For further information on the letter 226J, click this IRS link: https://www.irs.gov/individuals/understanding-your-letter-226-j
Part IV – Top considerations for a third party provider for ACA Tracking and Reporting
What are the upfront costs for a third party provider?
Some third party providers charge a flat rate, some charge an upfront cost for setup, then additional, separate charges for data exchange, printing of 1095’s, and IRS 1094 transmission. Customer support in some cases is also an additional service with an extra charge for time expended for telephone support. Employers should diligently investigate the cost/benefits when considering third party providers.
Does our company employee data have to be in a certain format to outsource?
Most third party providers require data be sent to them in a certain format.
What kind of support does a third party provider offer?
Some third party providers provide little or no support after data exchange or only certain hours of telephone support. Some third party providers provide a full-time, dedicated staff member to assist their customers in real time.
What if our payroll system does not fit the IRS schemata rules for transmission?
According to the IRS regulations, if the employer employers 250 or more employees, the employer MUST submit the ACA reporting electronically. The IRS publishes and presents extensive documentation and webinars on the technical aspect of transmitting ACA reporting data to the IRS (dubbed AIR – Affordable Care Act Information Returns).
For further information, click here: https://www.irs.gov/e-file-providers/air/affordable-care-act-information-returns-schemas
How can our company ensure all our employee personal information and ACA data is secure?

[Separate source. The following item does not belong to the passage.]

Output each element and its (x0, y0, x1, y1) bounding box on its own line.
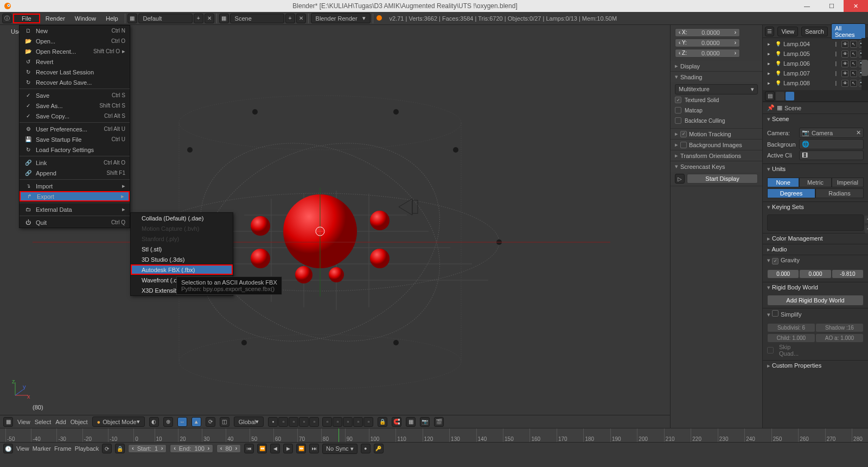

Employers cannot overlook compliance of data privacy laws. As more employers adopt enterprise-level information management systems and outsource certain human resources administration functions, increasing amounts of personal data is being transferred and shared within and between organizations. Employers should consider all legal requirements (whether local, state or provincial or nationwide) that may impact their data privacy policies and procedures. Companies seeking to minimize their exposure from legal violations and security breaches involving employee Personal Data should consider adopting data privacy and protection best practices that aim to limit the amount of Personal Data they collect, process, transfer and store; secure Personal Data collected (in all formats in which it is kept); limit access to Personal Data to the extent practical, and provide training to staff who handle Personal Data; ensure third parties receiving Personal Data are subject to and apply appropriate security measures.